The National Housing Corporation (NHC) is fighting to save several of its houses built on a disputed piece of land which the county government wants to repossess.
Those who had purchased the houses now live in fear of losing them should the county government make good its threat to take over the land.
The first phase of the NHC scheme has 40 completed units, some of which have been bought.
Purchasers for the two bed-roomed houses paid between Sh4 million and Sh4.5 million while units Phase Two are being sold at Sh4.2 million.
One of the buyers who did not want to be named told The Standard that he will pay more than Sh15 million for three units in the first scheme.

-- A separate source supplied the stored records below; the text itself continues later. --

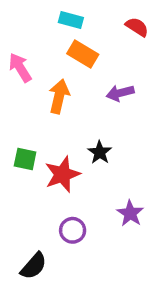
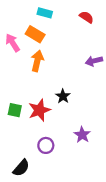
orange rectangle: (83, 54) -> (35, 34), moved
purple arrow: (120, 93) -> (94, 61), moved
green square: (25, 159) -> (15, 110), moved

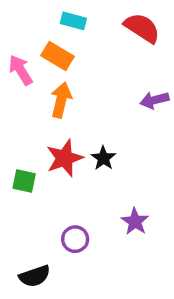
red semicircle: (86, 17) -> (142, 28), size x1.5
red star: (39, 110) -> (65, 158), moved
black semicircle: (21, 168) -> (35, 276), turned 30

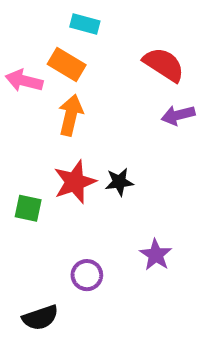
red semicircle: (142, 28) -> (164, 64), moved
pink arrow: (21, 70) -> (24, 81), turned -44
black star: (103, 158) -> (119, 182), turned 30

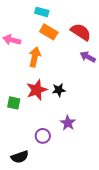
orange rectangle: (67, 64) -> (49, 32), moved
purple arrow: (178, 115) -> (88, 57), turned 42
purple star: (156, 255) -> (68, 123), moved

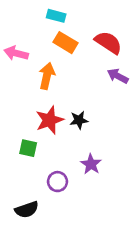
green square: (14, 103) -> (28, 148), moved

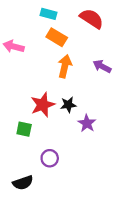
red semicircle: (108, 43) -> (92, 19), moved
orange arrow: (47, 76) -> (65, 66), moved
purple star: (91, 164) -> (87, 123), moved

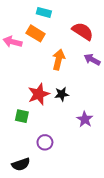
red semicircle: (92, 19) -> (83, 31), moved
orange rectangle: (57, 37) -> (36, 33), moved
purple star: (87, 123) -> (85, 119), moved

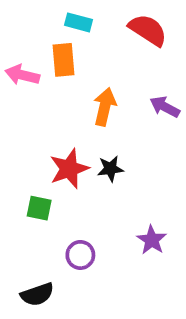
red semicircle: (83, 31) -> (148, 30), moved
orange rectangle: (36, 33) -> (63, 60), turned 54
purple star: (85, 119) -> (152, 240), moved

“It is unfortunate that some of these things are happening in our country. It is sad that it is the Government fighting its people because of the mistake committed by its officers,” he said.

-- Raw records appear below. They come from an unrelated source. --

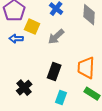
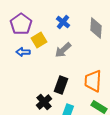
yellow square: (32, 27) -> (39, 40), turned 35
black cross: (24, 88) -> (44, 102), moved

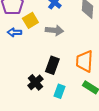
gray arrow: (63, 50) -> (54, 30), turned -132

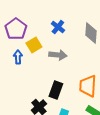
blue arrow: (14, 32) -> (18, 57), turned 88

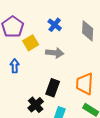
blue arrow: (18, 57) -> (15, 66), moved

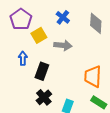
black rectangle: (53, 88) -> (42, 71), moved

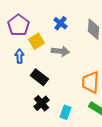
blue arrow: (23, 58) -> (19, 56), moved
black rectangle: (42, 71) -> (39, 77), turned -72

In a public notice signed on June 14, 2019, by Deputy County Secretary Robert Ombasa, all tenants, owners and any other occupants of NHC phase one and two at Nyanchwa are ordered to vacate the houses within 21 days.
The notice further states that the houses were irregularly constructed on county government public land.
“The houses have been built contrary to section 30 (1) of the Physical Planning Act 286 of the laws of Kenya,” reads the notice.
According to Mr Ombasa, there were a number of issues that remained unresolved.
“NHC never acquired the land properly. They have continued to collect rent even from other houses around that area without our permission,” he said.
NHC Secretary letter
County Lands and Physical Planning Executive Member John Billy Momanyi confirmed that the county was in the process of repossessing the said piece of land.
“This is just the beginning. We want to repossesses all public land that belongs to the county government,” he said.
However, a letter signed on June 17, 2019, by NHC Secretary William Keitany, said the State firm developed the two schemes as part of the its statutory mandate and offered the flats to Kenyans on tenant-purchase arrangement.
“The public notice issued by the county government seeks to interfere with the quiet enjoyment of the premises by our legal tenant purchasers,” said Mr Keitany.
Further the letter reads: “All our tenant purchasers are advised to ignore and treat the public notice with the contempt it deserves as the same is of no consequence in law or at all.”
Kisii Land Registrar Steve Mokaya promised to give detailed information once he scrutinised the documents on the said land.
Phase One of the scheme involved the allottees occupying the houses and the monthly payments made goes to redeeming the sale price over an agreed period and interest rate.
The property in such a scheme is owned by NHC until the sale price is fully paid. The occupant is therefore a tenant and also a purchaser at the same time.